The second step should be the commitment to a free trade, free competition and open cooperation. This are the fundamental norms of the market economy.

Continuing to tap into the growth potential of both the countries’ bilateral trade by committing to creating a better policy environment for each other, optimising the trade structure and further unleashing trade flows in ACFTA, and regional comprehensive economic partnership in also key.

China and Malaysia have signed the first protocol to amend the Agreement on Expanding and Deepening Economic and Trade Cooperation, laying the policy foundation for further cooperation.

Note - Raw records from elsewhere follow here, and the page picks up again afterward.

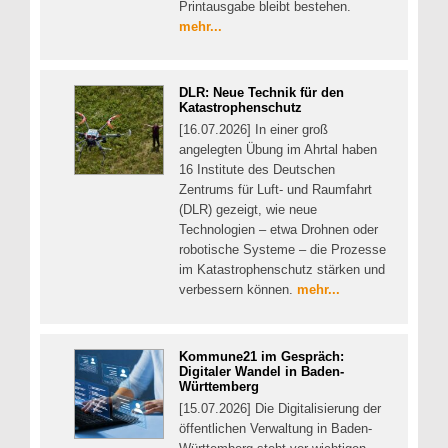
Printausgabe bleibt bestehen.
mehr...
DLR: Neue Technik für den
Katastrophenschutz
[16.07.2026] In einer groß
angelegten Übung im Ahrtal haben
16 Institute des Deutschen
Zentrums für Luft- und Raumfahrt
(DLR) gezeigt, wie neue
Technologien – etwa Drohnen oder
robotische Systeme – die Prozesse
im Katastrophenschutz stärken und
verbessern können.
mehr...
Kommune21 im Gespräch:
Digitaler Wandel in Baden-
Württemberg
[15.07.2026] Die Digitalisierung der
öffentlichen Verwaltung in Baden-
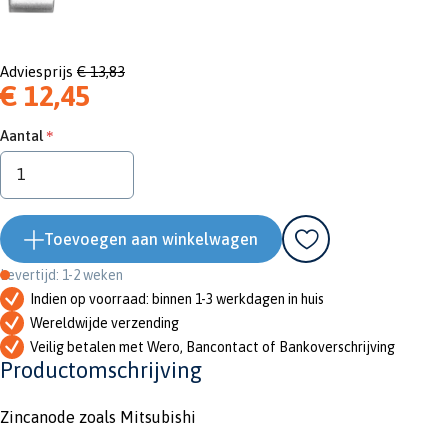
Adviesprijs
€ 13,83
€ 12,45
Aantal
Toevoegen aan winkelwagen
Levertijd: 1-2 weken
Indien op voorraad: binnen 1-3 werkdagen in huis
Wereldwijde verzending
Veilig betalen met Wero, Bancontact of Bankoverschrijving
Productomschrijving
Zincanode zoals Mitsubishi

Third, Malaysia is on the path of economic and industrial transformation and in need of China investments and technology in our industrial structures and exploring new areas of cooperation in the high-technology electronics sector, digital economy, green investment, electric vehicles, renewable energy and emerging energy sector such as hydrogen and e-methane; smart agriculture as well as the healthcare industry.

China has a lot to offer given its advancement in artificial intelligence, digitalisation and automation.

Both countries can strengthen financial cooperation, and to expand the use of local currency in trade and investment, a move to reduce over-dependency on the US dollar.

Fourth, both countries can advance high-quality Belt and Road Initiative cooperation and the Pan-Asia connectivity to safeguard the stability of global value chains and supply chains.

Both sides can upgrade Malaysia-China freight transport facilities for higher capacity, enhance cooperation in maritime transport, aviation logistics, and promote the development of the land-sea route.

The East Coast Rail Link is currently under construction; and the prospect of revisiting the construction of the Malaysia-Singapore High Speed Rail, as well as exploring the long-term goal of linking up the middle line of the Pan-Asia railway network, by connecting the China-Laos Railway and the China-Thailand Railway is also crucial.

The Pan-Asia connectivity strategy not only facilitates interconnected development but also accelerates regional integration.Lastly, Malaysia must continue to strengthen exchanges and cooperation with China in the fields of research and development and technology, education, tourism, people-to-people and cultural exchanges to boost mutual understanding between its people, especially among the youths. Lee Heng Guie is Socio-Economic Research Centre executive director. The views expressed here are the writer’s own.